During training, I recommend not using any of the following: Gloves, belts or shoes.

The reason I suggest not wearing shoes is: You lose the feel of the body and your feet become under developed (a proven fact, even admitted from the leading shoe maker: Nike). If your feet are under developed, then your core will be also. Using a weight belt also affects the function of the core because you aren’t forced to use your own if you have this “fake core” strapped around you. Consciously pulling in your belly button is your body’s own unique “weight belt” and that is why it is so important to utilize this technique all the way from the beginning to the end of each lifting movement. Pulling your belly button in towards the spine activates your transverse abdominals and will help stabilize the head, neck, shoulders, rib cage, pelvis and lower extremities.

Motocross asks a lot from us, be it from strength to cardio and a lot of people don’t have the time or want to do a lot of training.
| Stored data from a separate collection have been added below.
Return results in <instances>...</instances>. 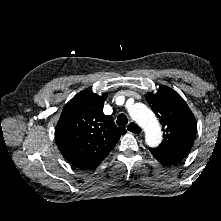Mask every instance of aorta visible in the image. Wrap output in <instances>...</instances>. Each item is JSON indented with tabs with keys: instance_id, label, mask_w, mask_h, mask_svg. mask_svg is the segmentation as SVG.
Here are the masks:
<instances>
[{
	"instance_id": "1",
	"label": "aorta",
	"mask_w": 221,
	"mask_h": 221,
	"mask_svg": "<svg viewBox=\"0 0 221 221\" xmlns=\"http://www.w3.org/2000/svg\"><path fill=\"white\" fill-rule=\"evenodd\" d=\"M128 113L144 129L146 144L157 147L161 143L162 132L155 114L142 103L129 106Z\"/></svg>"
}]
</instances>
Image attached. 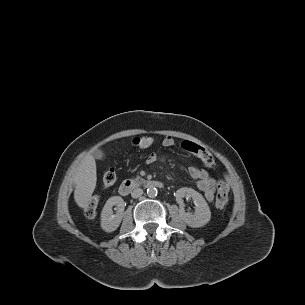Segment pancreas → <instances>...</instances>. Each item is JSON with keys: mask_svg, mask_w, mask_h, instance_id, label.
Returning a JSON list of instances; mask_svg holds the SVG:
<instances>
[{"mask_svg": "<svg viewBox=\"0 0 305 305\" xmlns=\"http://www.w3.org/2000/svg\"><path fill=\"white\" fill-rule=\"evenodd\" d=\"M134 181H135L136 183H142V182L144 181V179H143L142 177H140V176H137V177L134 179Z\"/></svg>", "mask_w": 305, "mask_h": 305, "instance_id": "pancreas-1", "label": "pancreas"}]
</instances>
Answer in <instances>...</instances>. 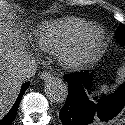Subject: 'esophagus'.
I'll use <instances>...</instances> for the list:
<instances>
[{"mask_svg":"<svg viewBox=\"0 0 125 125\" xmlns=\"http://www.w3.org/2000/svg\"><path fill=\"white\" fill-rule=\"evenodd\" d=\"M40 78L44 79V80L49 79V78H51V74L49 72H42L40 74Z\"/></svg>","mask_w":125,"mask_h":125,"instance_id":"1","label":"esophagus"}]
</instances>
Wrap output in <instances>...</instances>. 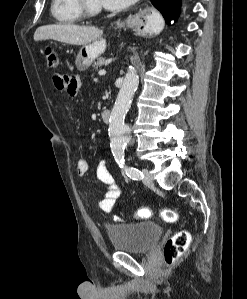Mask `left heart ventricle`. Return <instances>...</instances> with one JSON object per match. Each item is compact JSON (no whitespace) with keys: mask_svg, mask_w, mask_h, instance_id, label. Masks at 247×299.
<instances>
[{"mask_svg":"<svg viewBox=\"0 0 247 299\" xmlns=\"http://www.w3.org/2000/svg\"><path fill=\"white\" fill-rule=\"evenodd\" d=\"M94 5H100L99 0H90Z\"/></svg>","mask_w":247,"mask_h":299,"instance_id":"obj_1","label":"left heart ventricle"}]
</instances>
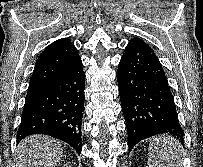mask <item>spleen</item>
I'll return each instance as SVG.
<instances>
[{"label":"spleen","instance_id":"3e777b00","mask_svg":"<svg viewBox=\"0 0 203 167\" xmlns=\"http://www.w3.org/2000/svg\"><path fill=\"white\" fill-rule=\"evenodd\" d=\"M148 167H181V145L174 138H154L149 144Z\"/></svg>","mask_w":203,"mask_h":167}]
</instances>
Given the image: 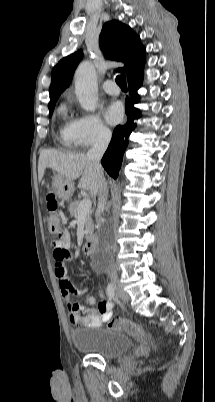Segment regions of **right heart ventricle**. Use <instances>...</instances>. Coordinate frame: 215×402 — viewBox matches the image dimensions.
<instances>
[{
    "mask_svg": "<svg viewBox=\"0 0 215 402\" xmlns=\"http://www.w3.org/2000/svg\"><path fill=\"white\" fill-rule=\"evenodd\" d=\"M58 113L62 118V123L59 127L60 141L63 145L70 147L74 144L71 133L72 121L68 120L67 110L64 105L59 107Z\"/></svg>",
    "mask_w": 215,
    "mask_h": 402,
    "instance_id": "obj_1",
    "label": "right heart ventricle"
}]
</instances>
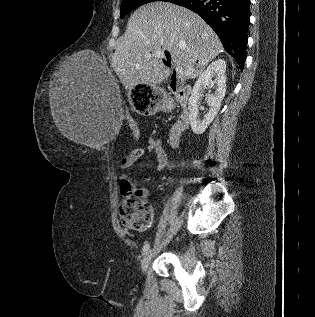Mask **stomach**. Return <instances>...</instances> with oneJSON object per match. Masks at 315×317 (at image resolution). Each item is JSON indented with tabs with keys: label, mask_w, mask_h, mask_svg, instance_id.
I'll list each match as a JSON object with an SVG mask.
<instances>
[{
	"label": "stomach",
	"mask_w": 315,
	"mask_h": 317,
	"mask_svg": "<svg viewBox=\"0 0 315 317\" xmlns=\"http://www.w3.org/2000/svg\"><path fill=\"white\" fill-rule=\"evenodd\" d=\"M158 94L155 84H132L130 98L134 108V114H157Z\"/></svg>",
	"instance_id": "stomach-1"
}]
</instances>
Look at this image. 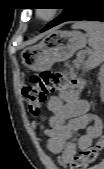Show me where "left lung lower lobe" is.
Segmentation results:
<instances>
[{
	"mask_svg": "<svg viewBox=\"0 0 104 169\" xmlns=\"http://www.w3.org/2000/svg\"><path fill=\"white\" fill-rule=\"evenodd\" d=\"M79 20H91V21L104 22L103 1L79 0L78 5L74 10V12L70 16H68L63 22L79 21Z\"/></svg>",
	"mask_w": 104,
	"mask_h": 169,
	"instance_id": "0a47b994",
	"label": "left lung lower lobe"
}]
</instances>
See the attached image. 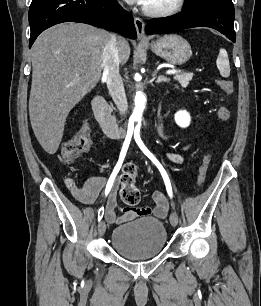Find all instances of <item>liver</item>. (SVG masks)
I'll use <instances>...</instances> for the list:
<instances>
[{
    "label": "liver",
    "instance_id": "liver-1",
    "mask_svg": "<svg viewBox=\"0 0 261 306\" xmlns=\"http://www.w3.org/2000/svg\"><path fill=\"white\" fill-rule=\"evenodd\" d=\"M111 35L83 23H61L41 33L32 47L29 116L33 132L48 154L58 150L66 118L99 82L103 52ZM119 61L130 56L129 43L117 40Z\"/></svg>",
    "mask_w": 261,
    "mask_h": 306
}]
</instances>
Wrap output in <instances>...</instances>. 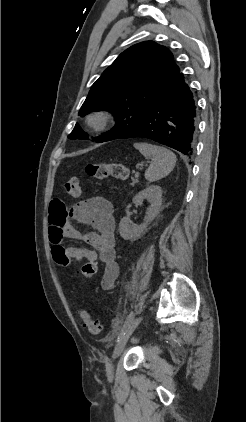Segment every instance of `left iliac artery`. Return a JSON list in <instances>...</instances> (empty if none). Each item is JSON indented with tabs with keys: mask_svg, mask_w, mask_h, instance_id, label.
Here are the masks:
<instances>
[{
	"mask_svg": "<svg viewBox=\"0 0 246 422\" xmlns=\"http://www.w3.org/2000/svg\"><path fill=\"white\" fill-rule=\"evenodd\" d=\"M133 319H134V313H133V311H131L129 313V315L127 316V318H126V321H125V323L123 325V328H122V330L120 332V335H122L124 333L125 329L129 327V325L131 324V322L133 321ZM118 340H119V336H118Z\"/></svg>",
	"mask_w": 246,
	"mask_h": 422,
	"instance_id": "obj_1",
	"label": "left iliac artery"
}]
</instances>
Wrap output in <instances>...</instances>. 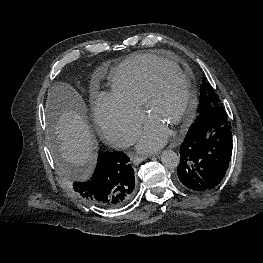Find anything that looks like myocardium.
<instances>
[{
	"label": "myocardium",
	"mask_w": 263,
	"mask_h": 263,
	"mask_svg": "<svg viewBox=\"0 0 263 263\" xmlns=\"http://www.w3.org/2000/svg\"><path fill=\"white\" fill-rule=\"evenodd\" d=\"M165 76H174L180 79L186 88V102L183 111L174 124V131L179 132L188 125L194 116L197 107V95L193 88L191 80L183 74L178 68L161 67L158 68L151 76L144 99L142 102V108L146 116H149L151 106L156 94L157 87L161 79Z\"/></svg>",
	"instance_id": "f54148a6"
}]
</instances>
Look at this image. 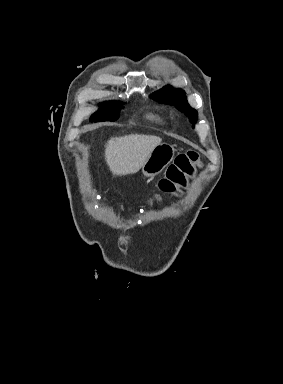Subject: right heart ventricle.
I'll return each instance as SVG.
<instances>
[{"label": "right heart ventricle", "mask_w": 283, "mask_h": 384, "mask_svg": "<svg viewBox=\"0 0 283 384\" xmlns=\"http://www.w3.org/2000/svg\"><path fill=\"white\" fill-rule=\"evenodd\" d=\"M149 116L152 118V119H155L157 121H160L161 118H162V114L159 113V112H152L149 114Z\"/></svg>", "instance_id": "1"}]
</instances>
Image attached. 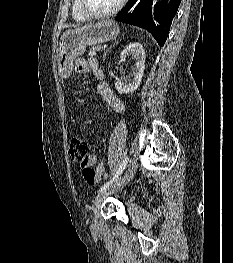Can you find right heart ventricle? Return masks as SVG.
Instances as JSON below:
<instances>
[{
    "label": "right heart ventricle",
    "mask_w": 233,
    "mask_h": 263,
    "mask_svg": "<svg viewBox=\"0 0 233 263\" xmlns=\"http://www.w3.org/2000/svg\"><path fill=\"white\" fill-rule=\"evenodd\" d=\"M72 16L77 21H85L88 19V17L81 11L78 0H73Z\"/></svg>",
    "instance_id": "e07e8e85"
}]
</instances>
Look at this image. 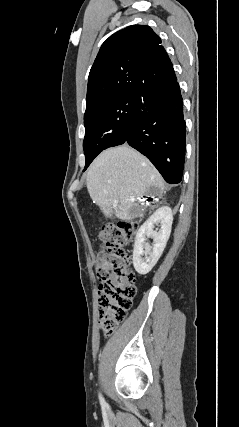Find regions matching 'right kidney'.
I'll list each match as a JSON object with an SVG mask.
<instances>
[{
  "label": "right kidney",
  "mask_w": 239,
  "mask_h": 427,
  "mask_svg": "<svg viewBox=\"0 0 239 427\" xmlns=\"http://www.w3.org/2000/svg\"><path fill=\"white\" fill-rule=\"evenodd\" d=\"M172 222L171 208L163 206L157 209L138 230L134 243L133 265L139 274L149 273L159 260L169 239ZM155 224H160L158 232L154 230ZM148 237H151L154 242L152 251H150V246L146 244Z\"/></svg>",
  "instance_id": "ca27d5eb"
}]
</instances>
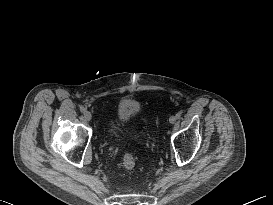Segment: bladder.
<instances>
[{
    "label": "bladder",
    "mask_w": 273,
    "mask_h": 205,
    "mask_svg": "<svg viewBox=\"0 0 273 205\" xmlns=\"http://www.w3.org/2000/svg\"><path fill=\"white\" fill-rule=\"evenodd\" d=\"M140 104L137 100L125 98L120 100L115 106L116 118L119 122H128L139 111ZM108 132L111 138L117 139L120 135V129L116 122L109 125Z\"/></svg>",
    "instance_id": "obj_1"
}]
</instances>
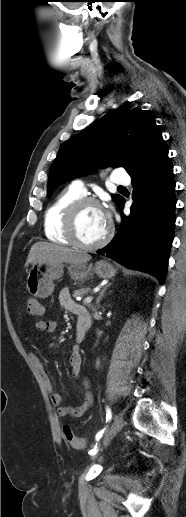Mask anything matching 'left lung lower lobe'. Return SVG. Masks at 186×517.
<instances>
[{
  "mask_svg": "<svg viewBox=\"0 0 186 517\" xmlns=\"http://www.w3.org/2000/svg\"><path fill=\"white\" fill-rule=\"evenodd\" d=\"M129 175L136 197L113 240L97 251L120 264L146 271L163 283L175 225V182L168 147L161 138ZM124 198L117 204L122 210Z\"/></svg>",
  "mask_w": 186,
  "mask_h": 517,
  "instance_id": "0a47b994",
  "label": "left lung lower lobe"
}]
</instances>
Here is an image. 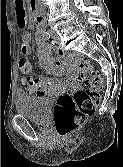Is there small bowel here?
<instances>
[{"mask_svg":"<svg viewBox=\"0 0 123 167\" xmlns=\"http://www.w3.org/2000/svg\"><path fill=\"white\" fill-rule=\"evenodd\" d=\"M16 5L15 14H17L18 24L20 27H24L27 24L26 1L14 0ZM37 29L39 30V24L36 22ZM21 53L24 56L32 54L33 48L31 45V33L24 31L22 34ZM56 55H50V47L42 42L37 43V57L38 63L48 74H54L51 76L42 77H23L21 79V90L27 95L33 96H45L52 98L65 92L70 84L69 81L60 78L63 71L62 59L64 53L60 49H55Z\"/></svg>","mask_w":123,"mask_h":167,"instance_id":"obj_1","label":"small bowel"}]
</instances>
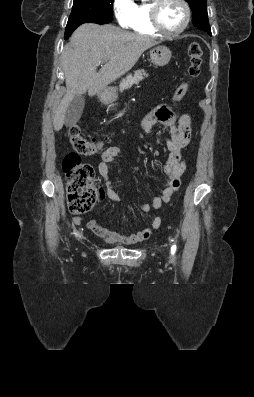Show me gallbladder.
I'll return each instance as SVG.
<instances>
[{
    "instance_id": "gallbladder-1",
    "label": "gallbladder",
    "mask_w": 254,
    "mask_h": 397,
    "mask_svg": "<svg viewBox=\"0 0 254 397\" xmlns=\"http://www.w3.org/2000/svg\"><path fill=\"white\" fill-rule=\"evenodd\" d=\"M84 103L85 98L83 95H76L71 100L67 107L64 118V124L67 127L74 126L79 121L84 109Z\"/></svg>"
}]
</instances>
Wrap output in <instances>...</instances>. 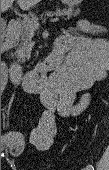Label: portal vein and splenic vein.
Masks as SVG:
<instances>
[{
	"instance_id": "18ae733b",
	"label": "portal vein and splenic vein",
	"mask_w": 109,
	"mask_h": 170,
	"mask_svg": "<svg viewBox=\"0 0 109 170\" xmlns=\"http://www.w3.org/2000/svg\"><path fill=\"white\" fill-rule=\"evenodd\" d=\"M57 21V19H54ZM26 23L33 29H37L39 27V22L35 19H26Z\"/></svg>"
}]
</instances>
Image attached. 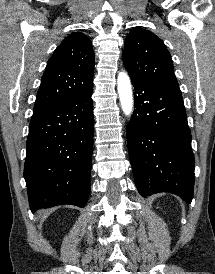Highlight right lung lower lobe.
Returning <instances> with one entry per match:
<instances>
[{
    "instance_id": "obj_1",
    "label": "right lung lower lobe",
    "mask_w": 215,
    "mask_h": 274,
    "mask_svg": "<svg viewBox=\"0 0 215 274\" xmlns=\"http://www.w3.org/2000/svg\"><path fill=\"white\" fill-rule=\"evenodd\" d=\"M92 88L32 116L24 166L32 212L87 203L94 129Z\"/></svg>"
}]
</instances>
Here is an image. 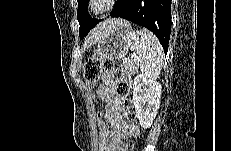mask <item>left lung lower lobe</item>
<instances>
[{
    "mask_svg": "<svg viewBox=\"0 0 231 151\" xmlns=\"http://www.w3.org/2000/svg\"><path fill=\"white\" fill-rule=\"evenodd\" d=\"M118 4L110 13L111 17H120L152 31L160 40L167 53L171 32L170 0H131Z\"/></svg>",
    "mask_w": 231,
    "mask_h": 151,
    "instance_id": "0a47b994",
    "label": "left lung lower lobe"
}]
</instances>
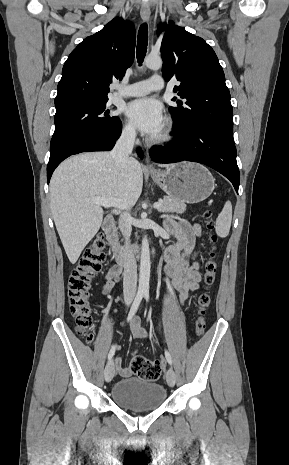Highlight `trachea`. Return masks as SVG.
<instances>
[{
    "label": "trachea",
    "instance_id": "1",
    "mask_svg": "<svg viewBox=\"0 0 289 465\" xmlns=\"http://www.w3.org/2000/svg\"><path fill=\"white\" fill-rule=\"evenodd\" d=\"M147 45H148V26L146 23H143L138 31L137 36V47H136V56L139 65L142 64L146 52H147Z\"/></svg>",
    "mask_w": 289,
    "mask_h": 465
}]
</instances>
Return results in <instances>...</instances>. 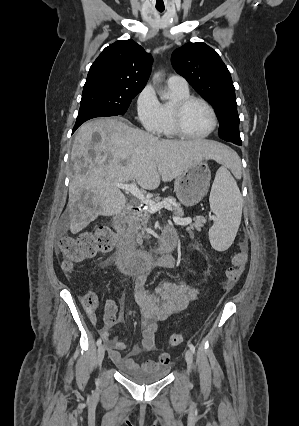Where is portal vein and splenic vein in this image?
Returning <instances> with one entry per match:
<instances>
[{
	"mask_svg": "<svg viewBox=\"0 0 299 426\" xmlns=\"http://www.w3.org/2000/svg\"><path fill=\"white\" fill-rule=\"evenodd\" d=\"M113 185L126 192L131 193L133 196L138 198L143 204L146 205L147 210H149L152 213L157 212L161 210L162 208H166L168 210L172 209L171 205L166 201L155 203L150 198H147L145 194L143 193V191L137 187L136 183L127 184V183L114 182ZM191 221L192 220L190 217H187V218L173 217V222L177 225H187V224H190Z\"/></svg>",
	"mask_w": 299,
	"mask_h": 426,
	"instance_id": "18ae733b",
	"label": "portal vein and splenic vein"
}]
</instances>
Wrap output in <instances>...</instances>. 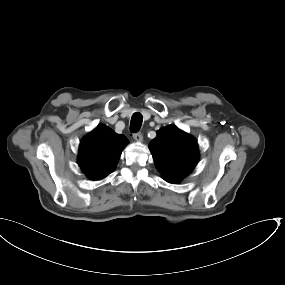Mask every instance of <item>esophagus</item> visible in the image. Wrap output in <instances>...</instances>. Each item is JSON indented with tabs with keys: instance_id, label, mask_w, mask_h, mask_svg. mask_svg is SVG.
Masks as SVG:
<instances>
[{
	"instance_id": "34e87169",
	"label": "esophagus",
	"mask_w": 285,
	"mask_h": 285,
	"mask_svg": "<svg viewBox=\"0 0 285 285\" xmlns=\"http://www.w3.org/2000/svg\"><path fill=\"white\" fill-rule=\"evenodd\" d=\"M133 138L138 141V142H142L143 141V136L140 132L134 133L133 134Z\"/></svg>"
}]
</instances>
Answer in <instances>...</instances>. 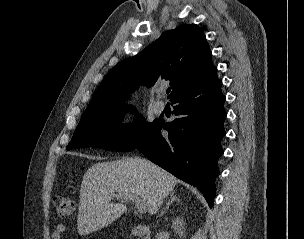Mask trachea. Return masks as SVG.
Listing matches in <instances>:
<instances>
[{
	"label": "trachea",
	"instance_id": "obj_1",
	"mask_svg": "<svg viewBox=\"0 0 304 239\" xmlns=\"http://www.w3.org/2000/svg\"><path fill=\"white\" fill-rule=\"evenodd\" d=\"M170 91H171V88H168L167 91H166V93L168 94Z\"/></svg>",
	"mask_w": 304,
	"mask_h": 239
}]
</instances>
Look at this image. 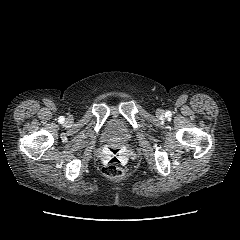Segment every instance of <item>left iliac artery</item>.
<instances>
[{
	"mask_svg": "<svg viewBox=\"0 0 240 240\" xmlns=\"http://www.w3.org/2000/svg\"><path fill=\"white\" fill-rule=\"evenodd\" d=\"M165 116H166V117H170V116H171V112H169V111L166 112Z\"/></svg>",
	"mask_w": 240,
	"mask_h": 240,
	"instance_id": "obj_1",
	"label": "left iliac artery"
}]
</instances>
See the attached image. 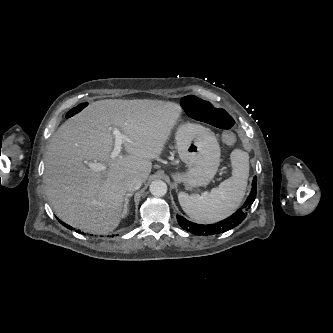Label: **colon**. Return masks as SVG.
<instances>
[{"instance_id": "obj_1", "label": "colon", "mask_w": 333, "mask_h": 333, "mask_svg": "<svg viewBox=\"0 0 333 333\" xmlns=\"http://www.w3.org/2000/svg\"><path fill=\"white\" fill-rule=\"evenodd\" d=\"M86 103H80L71 108L67 113V118H72L80 114ZM182 106L190 117L200 122L209 124L221 130H231L234 121L232 117L221 108L215 107L211 102L199 96L189 95L183 98Z\"/></svg>"}]
</instances>
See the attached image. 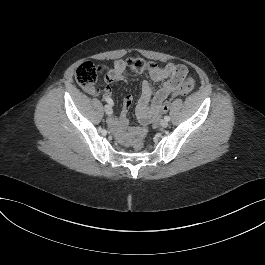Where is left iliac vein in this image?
<instances>
[{"label": "left iliac vein", "instance_id": "1", "mask_svg": "<svg viewBox=\"0 0 265 265\" xmlns=\"http://www.w3.org/2000/svg\"><path fill=\"white\" fill-rule=\"evenodd\" d=\"M160 125L162 126V127H167L168 126V121L167 120H165V119H162L161 121H160Z\"/></svg>", "mask_w": 265, "mask_h": 265}]
</instances>
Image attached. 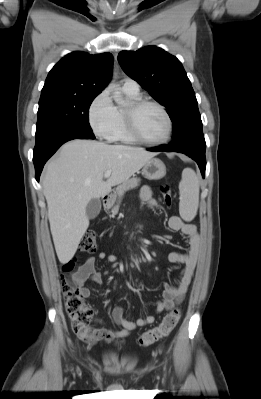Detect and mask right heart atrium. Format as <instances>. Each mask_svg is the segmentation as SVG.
<instances>
[{"label": "right heart atrium", "instance_id": "right-heart-atrium-1", "mask_svg": "<svg viewBox=\"0 0 261 399\" xmlns=\"http://www.w3.org/2000/svg\"><path fill=\"white\" fill-rule=\"evenodd\" d=\"M88 120L97 137L112 139L117 112L108 91L103 90L93 99L88 109Z\"/></svg>", "mask_w": 261, "mask_h": 399}]
</instances>
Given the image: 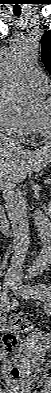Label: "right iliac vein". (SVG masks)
<instances>
[{"label": "right iliac vein", "mask_w": 51, "mask_h": 393, "mask_svg": "<svg viewBox=\"0 0 51 393\" xmlns=\"http://www.w3.org/2000/svg\"><path fill=\"white\" fill-rule=\"evenodd\" d=\"M15 284V277L12 274H7L4 278L3 292L7 293L8 289ZM2 308V307H1Z\"/></svg>", "instance_id": "right-iliac-vein-1"}]
</instances>
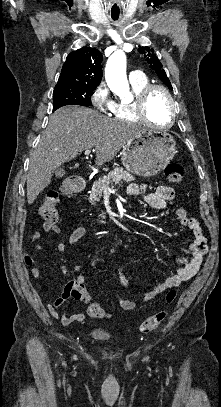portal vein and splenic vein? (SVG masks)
Returning a JSON list of instances; mask_svg holds the SVG:
<instances>
[{
  "instance_id": "1",
  "label": "portal vein and splenic vein",
  "mask_w": 221,
  "mask_h": 407,
  "mask_svg": "<svg viewBox=\"0 0 221 407\" xmlns=\"http://www.w3.org/2000/svg\"><path fill=\"white\" fill-rule=\"evenodd\" d=\"M90 152H91V150H89V149H88V150H85V155H89ZM104 188H105V189H109V186L106 185Z\"/></svg>"
}]
</instances>
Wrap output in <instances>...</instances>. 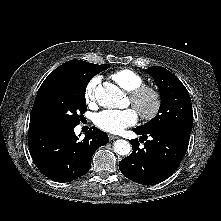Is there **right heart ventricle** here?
<instances>
[{"mask_svg": "<svg viewBox=\"0 0 221 221\" xmlns=\"http://www.w3.org/2000/svg\"><path fill=\"white\" fill-rule=\"evenodd\" d=\"M110 78L127 92H131L145 83L144 77L131 69L117 70L110 75Z\"/></svg>", "mask_w": 221, "mask_h": 221, "instance_id": "obj_1", "label": "right heart ventricle"}]
</instances>
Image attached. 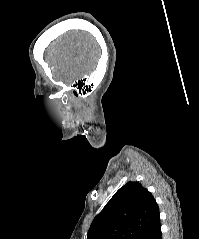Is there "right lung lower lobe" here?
Segmentation results:
<instances>
[{
	"label": "right lung lower lobe",
	"mask_w": 199,
	"mask_h": 239,
	"mask_svg": "<svg viewBox=\"0 0 199 239\" xmlns=\"http://www.w3.org/2000/svg\"><path fill=\"white\" fill-rule=\"evenodd\" d=\"M140 239H162L161 224L158 219L141 237Z\"/></svg>",
	"instance_id": "obj_1"
}]
</instances>
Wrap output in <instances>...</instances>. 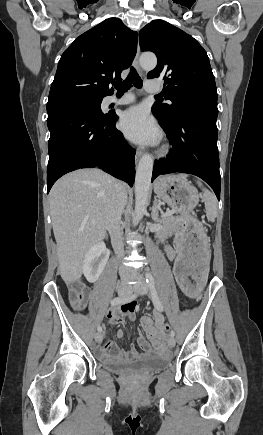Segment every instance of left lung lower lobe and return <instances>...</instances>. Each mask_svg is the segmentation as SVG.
Masks as SVG:
<instances>
[{
	"label": "left lung lower lobe",
	"instance_id": "left-lung-lower-lobe-1",
	"mask_svg": "<svg viewBox=\"0 0 263 435\" xmlns=\"http://www.w3.org/2000/svg\"><path fill=\"white\" fill-rule=\"evenodd\" d=\"M159 121L172 142L173 149L167 158L155 161L152 181L157 176L168 173L193 174L207 182L220 200L216 118L182 115L172 124Z\"/></svg>",
	"mask_w": 263,
	"mask_h": 435
}]
</instances>
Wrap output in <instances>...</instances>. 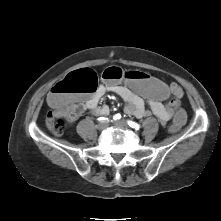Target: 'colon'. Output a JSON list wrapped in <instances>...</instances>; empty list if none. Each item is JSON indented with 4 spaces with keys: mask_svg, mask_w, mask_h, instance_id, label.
Masks as SVG:
<instances>
[{
    "mask_svg": "<svg viewBox=\"0 0 221 221\" xmlns=\"http://www.w3.org/2000/svg\"><path fill=\"white\" fill-rule=\"evenodd\" d=\"M103 78L111 84H119L125 89H132L135 93L151 100L167 104L174 100L176 92L172 85L163 83L158 77L147 72L141 73L135 69L123 72L115 66L106 70ZM98 87L97 74L90 68H83L68 74L58 82L48 95V102L54 109L48 114L47 124L50 130L60 135L63 133L68 114L74 108L76 99L85 94L93 93ZM188 120V111L184 107H177L173 111L170 131H181Z\"/></svg>",
    "mask_w": 221,
    "mask_h": 221,
    "instance_id": "1",
    "label": "colon"
}]
</instances>
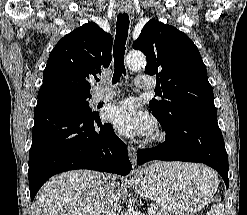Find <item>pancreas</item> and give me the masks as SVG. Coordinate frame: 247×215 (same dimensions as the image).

That is why I am instructing this type of training. In one workout, you can hit everything from stretching to strength, stability, balance, cardio and intensity. Motocross is multi-dimensional so train that way! You have to train to win and crash! Have fun with your workouts and change them up keep your body guessing. By constantly keeping your body challenged, you will progress. Look at it this way, every time you go riding, be it a new track or different conditions, it is always a challenge, so train that way! Good luck and have fun!